Huevo de jade

Por Francine.

 

 

Amanece. Me duele la luz en los ojos, quiero encausar mi voz, darle nombre y sentido a mi necesidad, a este deseo que se agita despierto. Me estremezco con sólo pensar en lo que pide ahora mismo mi cuerpo. Manos, cuello, espina dorsal. Vulva, hombros, umbral de la vagina. Umbral. Umbral. Entrada. Puerta al oscuro latido de mi voz. Útero oscuro, oculto, vibrante, pleno.

Me quito la ropa de dormir. Abro la pequeña caja de madera que guardo en la mesilla de noche, con dedos firmes tomo mi huevo de jade y lo paso despacio por mis senos desnudos. Verde translúcido, ilumina mi piel. La piedra está fría, delicadamente pulida. La llevo rodando despacio hasta la altura de mi pelvis y ahí la hago girar mansamente. Rueda un poco hasta que, decidida, mi mano la conduce hacia abajo, hacia el clítoris. La vulva, henchida, se descubre plena. Y pide. Entreabro las piernas, el huevo busca el umbral. Umbral. Paso. Lentamente la vagina lo llama. Tránsito hacia un lugar que mis ojos no han mirado nunca. Cierro las piernas y contraigo.
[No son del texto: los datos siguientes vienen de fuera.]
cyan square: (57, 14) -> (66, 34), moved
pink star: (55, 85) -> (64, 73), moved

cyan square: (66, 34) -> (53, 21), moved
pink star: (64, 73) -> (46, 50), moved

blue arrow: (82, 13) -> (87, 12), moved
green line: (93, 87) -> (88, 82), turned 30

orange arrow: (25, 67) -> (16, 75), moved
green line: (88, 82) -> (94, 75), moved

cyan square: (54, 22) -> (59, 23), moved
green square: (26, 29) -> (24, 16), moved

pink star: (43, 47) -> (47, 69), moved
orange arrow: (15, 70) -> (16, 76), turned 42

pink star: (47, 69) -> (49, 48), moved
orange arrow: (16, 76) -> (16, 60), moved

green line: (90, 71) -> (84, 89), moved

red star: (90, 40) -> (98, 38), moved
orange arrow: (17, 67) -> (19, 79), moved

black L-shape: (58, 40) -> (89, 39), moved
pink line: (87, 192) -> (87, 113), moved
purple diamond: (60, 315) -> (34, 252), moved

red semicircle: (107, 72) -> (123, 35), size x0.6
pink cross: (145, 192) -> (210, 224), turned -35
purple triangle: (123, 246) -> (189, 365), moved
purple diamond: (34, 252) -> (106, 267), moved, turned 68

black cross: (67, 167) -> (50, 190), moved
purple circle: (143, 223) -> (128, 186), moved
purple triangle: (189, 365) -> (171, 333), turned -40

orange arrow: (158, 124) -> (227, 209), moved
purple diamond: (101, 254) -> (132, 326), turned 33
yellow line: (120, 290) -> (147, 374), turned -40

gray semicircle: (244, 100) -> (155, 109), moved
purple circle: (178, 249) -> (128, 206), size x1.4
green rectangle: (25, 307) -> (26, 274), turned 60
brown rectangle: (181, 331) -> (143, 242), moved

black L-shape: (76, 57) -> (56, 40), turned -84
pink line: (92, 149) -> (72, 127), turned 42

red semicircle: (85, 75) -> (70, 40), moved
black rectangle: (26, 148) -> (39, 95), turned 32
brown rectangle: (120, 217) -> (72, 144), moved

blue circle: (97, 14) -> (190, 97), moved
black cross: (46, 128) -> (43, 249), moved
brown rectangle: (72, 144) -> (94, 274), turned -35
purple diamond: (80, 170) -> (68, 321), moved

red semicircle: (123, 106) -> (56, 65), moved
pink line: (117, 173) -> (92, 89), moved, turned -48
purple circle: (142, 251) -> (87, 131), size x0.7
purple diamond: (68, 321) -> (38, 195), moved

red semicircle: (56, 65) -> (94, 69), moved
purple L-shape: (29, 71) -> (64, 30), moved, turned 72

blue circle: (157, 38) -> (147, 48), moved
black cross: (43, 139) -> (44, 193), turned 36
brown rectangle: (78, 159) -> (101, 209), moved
Todavía siento el frío corazón de la piedra subiendo, buscando su espacio tranquilo al interior de mi cuerpo, mi pensamiento la sigue hasta que se hace tibia, cálida persistencia. En mí la dejo estar.

Me levanto, saco algunas prendas del armario. Me visto, calzo mis pies y asomo mi rostro en el espejo. Un suave resplandor me dibuja. El día transcurre y yo, yo me siento vibrar dulcemente a cada paso.